Apocalipse
O céu coberto de nuvens negras faz anoitecer as quatro de uma tarde de primavera como um anúncio de que o pior está por vir.
Poucos corajosos nas ruas e muitos curiosos debruçados em janelas com a falsa e impressão de estarem protegidos em seus lares. O silêncio só não é absoluto por causa dos aparelhos de TV e rádio ligados em todo lugar e transmitindo as notícias do que está acontecendo no mundo todo em tempo real.
De repente um vento forte surpreende a todos. É um helicóptero! Na realidade, milhares de helicópteros carregando baldes gigantescos de água por locais onde os caminhões-pipa não conseguem chegar para molhar tudo. As pessoas, preocupadas e desesperadas, tentam ajudar jogando água pela janela. Até as crianças colaboram com suas pistolas d’água sem nem mesmo saber o motivo de tanta agitação.
Ruas molhadas... Expectativa... Inquietação... Olhando para o alto, é possível ver pequenos pontos de luz caindo do céu,... Começa tímido e logo se torna uma chuva torrencial de bolas de fogo!? Não! São estacas de madeira flamejante que ferem as poucas pessoas pelas ruas, que apesar dos arranhões e galos nas cabeças, respiram aliviadas ao perceber que o fogo não está se espelhando graças à água jogada anteriormente.

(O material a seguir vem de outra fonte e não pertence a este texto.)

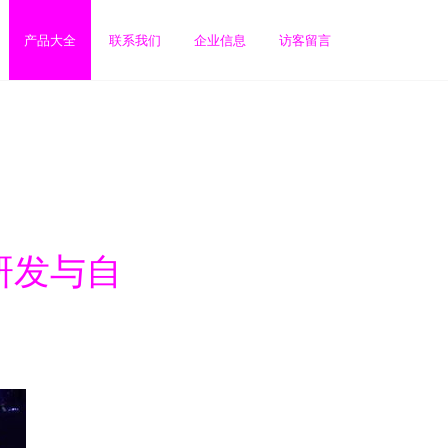
产品大全
联系我们
企业信息
访客留言
研发与自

Uma notícia urgente chama a atenção de todos: uma gravação de áudio de origem desconhecida traz a voz de Fernando Pessoa. Sim, o poeta dos heterônimos! Na gravação ele sugere que todos olhem para o céu para contemplar sua nova cor, o vermelho sangue. Um sujeito sai na rua, olha para cima e revolta-se ao deparar-se com um vermelho clarinho, fraco, quase rosa e grita: “Pô, o Da Vinci não tá aí no céu também? Manda ele pintar isso de vermelho sangue de verdade!”
A voz do repórter na TV arrebata, mais uma vez, a atenção da população aflita: “Aos que pensavam que era coisa de criança, agora darão mais atenção a elas.”
De um clarão forte como um relâmpago, surgem bruxas. Bruxas com verrugas no nariz e vassouras voadoras como as de contos de fada... BRUXAS!
Rapidamente as pessoas fecham cortinas e persianas entoando um mantra que teoricamente impede a entrada das bruxas por tempo suficiente para que alguém faça uma mistura bizarra de vinagre e álcool e jogue no parapeito das janelas. "-- Isso é um repelente de bruxa?” – indaga uma menininha quase aos prantos. "-- Não! Faz melhor!” – alguém responde.
Nesse momento a cortina se abre permitindo a entrada de uma das horrendas bruxas que se torna pó instantaneamente.
Aproximo-me de uma janela, vejo centenas e mais centenas de bruxas voando em vassouras, as ruas cobertas de água quase como numa enchente, pessoas correndo, crianças berrando e então exclamo: “-- Hoje não é dia 21 de dezembro de 2012... Os Maias vão ficar decepcionados!”
Acordei!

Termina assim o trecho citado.